It was the keeping of a promise for deputy premier John Barilaro in his second trip to Griffith in three weeks.
Melinda Pavey was by his side as he said she would be, in her first tour of the region since her appointment as NSW water minister six weeks ago.
Meeting with irrigators, stakeholders and councils, this tour was all about hearing and listening to the lived experience on the ground.
After admiring the "world class" irrigation systems in Coleambally, the pair and their entourage made their way to meet with Leeton and Griffith Council at the Griffith chambers.
In a meeting session with almost 90 Griffith and MIA irrigators late afternoon on Tuesday, Ms Pavey said they were entering into the "dawn of a new age".
"We have the money, we are so close with the plans now, it won't be long before we see positive changes," Ms Pavey said.
"We are here to fight for team NSW, as a united front.
"There is no election, this isn't just talk - we are working on it now."
She wanted to hear what the main concerns were from the people in the room - but also made the stipulation she wanted to hear their solutions as well.
Member for Murray Helen Dalton was in attendance, and said this was a "positive step" in reaching solutions on water.
"It just goes to show how invested and passionate this town is that we have so many people here - many of whom are sowing or harvesting at this very moment.
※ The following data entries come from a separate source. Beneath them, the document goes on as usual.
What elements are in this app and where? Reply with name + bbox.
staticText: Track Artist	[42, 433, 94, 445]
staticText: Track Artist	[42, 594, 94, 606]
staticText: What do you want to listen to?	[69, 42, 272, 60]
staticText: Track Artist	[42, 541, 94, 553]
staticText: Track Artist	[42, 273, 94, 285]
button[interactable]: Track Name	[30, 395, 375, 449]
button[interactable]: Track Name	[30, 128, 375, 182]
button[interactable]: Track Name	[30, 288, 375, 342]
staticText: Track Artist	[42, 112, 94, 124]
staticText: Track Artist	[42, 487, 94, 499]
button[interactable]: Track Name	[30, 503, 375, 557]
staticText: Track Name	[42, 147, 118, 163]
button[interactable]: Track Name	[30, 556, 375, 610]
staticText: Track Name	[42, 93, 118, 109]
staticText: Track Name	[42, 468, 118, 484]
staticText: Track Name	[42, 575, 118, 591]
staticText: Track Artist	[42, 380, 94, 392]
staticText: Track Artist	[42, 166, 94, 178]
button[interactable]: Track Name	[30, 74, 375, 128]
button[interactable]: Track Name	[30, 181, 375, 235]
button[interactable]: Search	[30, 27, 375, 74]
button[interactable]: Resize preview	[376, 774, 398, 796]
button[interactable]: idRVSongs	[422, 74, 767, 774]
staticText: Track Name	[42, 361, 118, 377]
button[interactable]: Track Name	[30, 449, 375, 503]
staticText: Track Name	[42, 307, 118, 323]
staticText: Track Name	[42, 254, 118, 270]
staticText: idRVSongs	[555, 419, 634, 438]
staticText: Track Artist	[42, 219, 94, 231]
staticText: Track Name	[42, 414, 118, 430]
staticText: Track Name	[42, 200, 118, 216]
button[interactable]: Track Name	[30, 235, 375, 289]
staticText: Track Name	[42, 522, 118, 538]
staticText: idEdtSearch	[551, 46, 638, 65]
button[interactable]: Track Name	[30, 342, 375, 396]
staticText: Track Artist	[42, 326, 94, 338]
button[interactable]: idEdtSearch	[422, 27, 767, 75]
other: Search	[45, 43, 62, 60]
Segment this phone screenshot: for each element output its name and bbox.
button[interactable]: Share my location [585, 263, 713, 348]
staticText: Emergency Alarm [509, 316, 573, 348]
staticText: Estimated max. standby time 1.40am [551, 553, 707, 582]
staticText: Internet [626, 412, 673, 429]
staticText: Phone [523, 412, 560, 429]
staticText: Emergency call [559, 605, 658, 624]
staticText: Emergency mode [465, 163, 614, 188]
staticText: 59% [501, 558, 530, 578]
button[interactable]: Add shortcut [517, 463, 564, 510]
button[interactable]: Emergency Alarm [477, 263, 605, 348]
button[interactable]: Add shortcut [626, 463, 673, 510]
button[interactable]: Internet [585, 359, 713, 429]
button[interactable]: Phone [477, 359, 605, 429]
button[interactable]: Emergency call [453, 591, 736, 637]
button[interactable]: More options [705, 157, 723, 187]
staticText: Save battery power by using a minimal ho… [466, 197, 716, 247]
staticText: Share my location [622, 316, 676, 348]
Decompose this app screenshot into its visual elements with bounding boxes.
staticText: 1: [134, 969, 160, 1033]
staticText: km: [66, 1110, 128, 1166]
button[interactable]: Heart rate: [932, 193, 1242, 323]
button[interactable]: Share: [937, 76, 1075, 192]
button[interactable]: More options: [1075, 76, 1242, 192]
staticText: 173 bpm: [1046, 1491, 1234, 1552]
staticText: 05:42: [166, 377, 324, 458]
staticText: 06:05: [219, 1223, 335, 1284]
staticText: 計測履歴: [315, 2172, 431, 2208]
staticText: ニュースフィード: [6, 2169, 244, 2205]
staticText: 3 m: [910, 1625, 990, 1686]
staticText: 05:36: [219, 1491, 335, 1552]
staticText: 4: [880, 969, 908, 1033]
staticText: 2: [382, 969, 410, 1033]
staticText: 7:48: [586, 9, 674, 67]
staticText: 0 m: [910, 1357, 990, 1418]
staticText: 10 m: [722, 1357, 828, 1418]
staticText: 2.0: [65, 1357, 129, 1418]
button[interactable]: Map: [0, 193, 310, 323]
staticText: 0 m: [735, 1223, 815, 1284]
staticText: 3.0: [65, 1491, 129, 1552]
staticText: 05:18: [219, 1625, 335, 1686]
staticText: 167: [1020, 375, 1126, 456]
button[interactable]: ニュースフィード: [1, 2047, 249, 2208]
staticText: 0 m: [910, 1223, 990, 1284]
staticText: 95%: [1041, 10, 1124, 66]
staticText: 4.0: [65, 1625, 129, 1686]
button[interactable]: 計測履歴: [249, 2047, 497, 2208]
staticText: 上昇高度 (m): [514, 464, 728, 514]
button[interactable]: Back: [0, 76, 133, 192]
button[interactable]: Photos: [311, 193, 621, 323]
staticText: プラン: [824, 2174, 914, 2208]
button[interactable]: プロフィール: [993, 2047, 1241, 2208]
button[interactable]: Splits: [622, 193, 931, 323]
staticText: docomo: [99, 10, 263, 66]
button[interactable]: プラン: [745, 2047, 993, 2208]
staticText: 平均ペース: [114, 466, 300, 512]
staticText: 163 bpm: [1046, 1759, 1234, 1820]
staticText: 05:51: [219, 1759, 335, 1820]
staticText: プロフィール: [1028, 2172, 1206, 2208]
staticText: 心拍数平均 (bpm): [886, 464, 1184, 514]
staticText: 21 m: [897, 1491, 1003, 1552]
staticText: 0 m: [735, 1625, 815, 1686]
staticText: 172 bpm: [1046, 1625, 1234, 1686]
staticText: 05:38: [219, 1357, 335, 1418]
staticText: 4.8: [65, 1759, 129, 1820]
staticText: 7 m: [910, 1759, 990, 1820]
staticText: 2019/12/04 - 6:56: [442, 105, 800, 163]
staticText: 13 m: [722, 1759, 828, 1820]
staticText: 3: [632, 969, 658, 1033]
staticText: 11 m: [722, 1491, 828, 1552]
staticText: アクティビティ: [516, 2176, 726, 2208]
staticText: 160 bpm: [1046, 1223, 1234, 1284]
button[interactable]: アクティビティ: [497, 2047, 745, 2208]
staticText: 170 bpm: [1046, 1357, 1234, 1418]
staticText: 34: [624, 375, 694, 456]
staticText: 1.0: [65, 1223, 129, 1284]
"To have Melinda and John here in the same room, I just hope they utilise the skills and knowledge found right here in this room." Mr Barilaro said there were no announcements, no commitments being made in this trip - it was a purely informational tour.
"It's easy to through critisism grenades from the sideline," Mr Barilaro said.
"But we want everyone to be involved in the solution as well. There has been too much politics in the water debate for too long, and that needs to change, starting now."